Chen ripped the blade up from underneath the man’s chest, up to where his heart was, and then stepped back. The whole front of the killer seemed to send out a curtain of innards as he stumbled and then flopped down face first into the dirt.

“Let’s move, man,” Rock shouted as he felt the pace of the whole thing quickening. They had only been inside the jungle-maze a minute or two and already bodies lay around them. Suddenly Chen threw his arms out, stopping Rockson at the last second from stepping onto a leaf-covered patch of ground.

“Look Rock,” the Chinese Freefighter said as he kicked out and down into the covering. It collapsed beneath his foot and Rockson looked down, gulping hard. It was a punji-stick trap, dozens of the sharp tipped poles aiming straight up at whoever was unlucky enough to fall though.

“Thanks, pal,” Rock said as they started on again. They moved through obstacle after obstacle: falling spears from trees, boulders that were set rolling at them, nets that were dropped from branches. And more crazed-eyed attackers. But they survived it all, and left more bodies.

They came through a grove of plastic palm trees, starting to feel that perhaps they would actually survive this course of a hundred deaths, when both men stopped dead in their tracks.

For standing ahead of them, arms folded, with a most foul expression on his face, was another of the assassins. Only this one was huge. He made Archer look like he could use elevator lifts in his shoes. The man must have stood at least eight feet tall. He was covered with the same camouflage getup that the others had worn. But as big as the fabric they had covered him in was, it was barely big enough to keep from ripping all over him. For the man was just a mass of muscle, like mega-sardines packed into a tin. Rock had fought many men in his time but none with the size and muscle mass of this freak of nature. And when the mouth opened and laughed, to reveal filed down mottled black stumps of teeth that came to vampire points, the Doomsday Warrior wished he’d never gotten out of bed that morning—not that he’d had a bed.

“I am Death-breath,” the giant said. “Slay me, and you are
home free.”
His breath
was
pretty awful, but it was his arms and legs and teeth that were the real problem!

Twenty-One

“I
think they gave this dude too many steroids,” Chen commented to Rockson as the two Freefighters stood side by side, cut and bleeding from their ordeals and stared at the monstrosity that awaited them at the far end of the course. With shoulders as wide as a table, a quite ugly face, shorn of hair except for an almost unnoticeable flattop, huge chest, and arms that could have been used as supports in a mall, Rockson wondered if they had the slightest chance to get past him to the end of the death course.

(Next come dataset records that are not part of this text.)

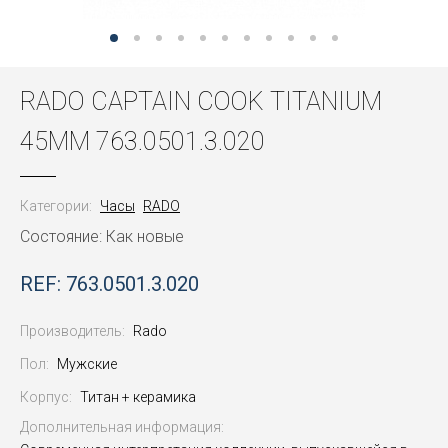
RADO CAPTAIN COOK TITANIUM
45MM 763.0501.3.020
Категории:
Часы
RADO
Состояние: Как новые
REF: 763.0501.3.020
Производитель:
Rado
Пол:
Мужские
Корпус:
Титан + керамика
Дополнительная информация: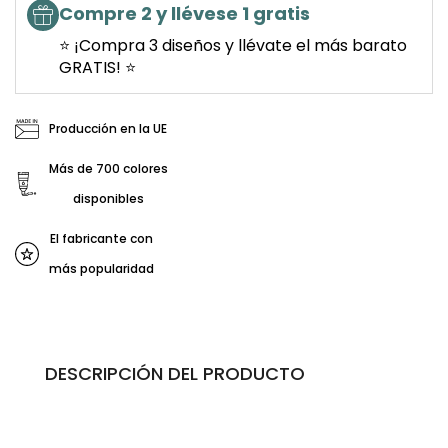
Compre 2 y llévese 1 gratis
⭐ ¡Compra 3 diseños y llévate el más barato
GRATIS! ⭐
Producción en la UE
Más de 700 colores
disponibles
El fabricante con
más popularidad
DESCRIPCIÓN DEL PRODUCTO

He glanced up and saw Hanover was pouring himself another drink, this time clearly a celebratory one, as he had a big smile on his face. The other officers stood around their general and pointed down, commenting to one another about the man-beast, laughing as they knew their killer was about to send two more souls into oblivion. The scarred giant made a sound that wasn’t particularly human and then jumped up and down a few times like a wrestler readying himself for a match. A grin twisted its way across the mangled face and a big dark tongue rolled out and then snapped back in. “Your move,” he snarled. “I will wait.”

“I think we need a plan,” Rock muttered to Chen, who rolled his eyes skyward.

“Your powers of perception amaze me,” the Chinese Freefighter smirked as both of them began slowly circling in opposite directions, hoping to confuse the thing. But he didn’t seem very confused, taking off immediately after Chen. He ran with amazing speed for a creature so huge. The immense arms flailed out at the air as the baseball mitt sized hands snapped open and closed searching for his victim’s flesh. Chen ducked just below the arms as he suddenly found himself cut off against a grove of plastic trees. He got just under the arms, able to feel the breeze as the fists slammed together just over him, and take in the dank odors of the thing’s breath, which smelled more swamp-animal than human.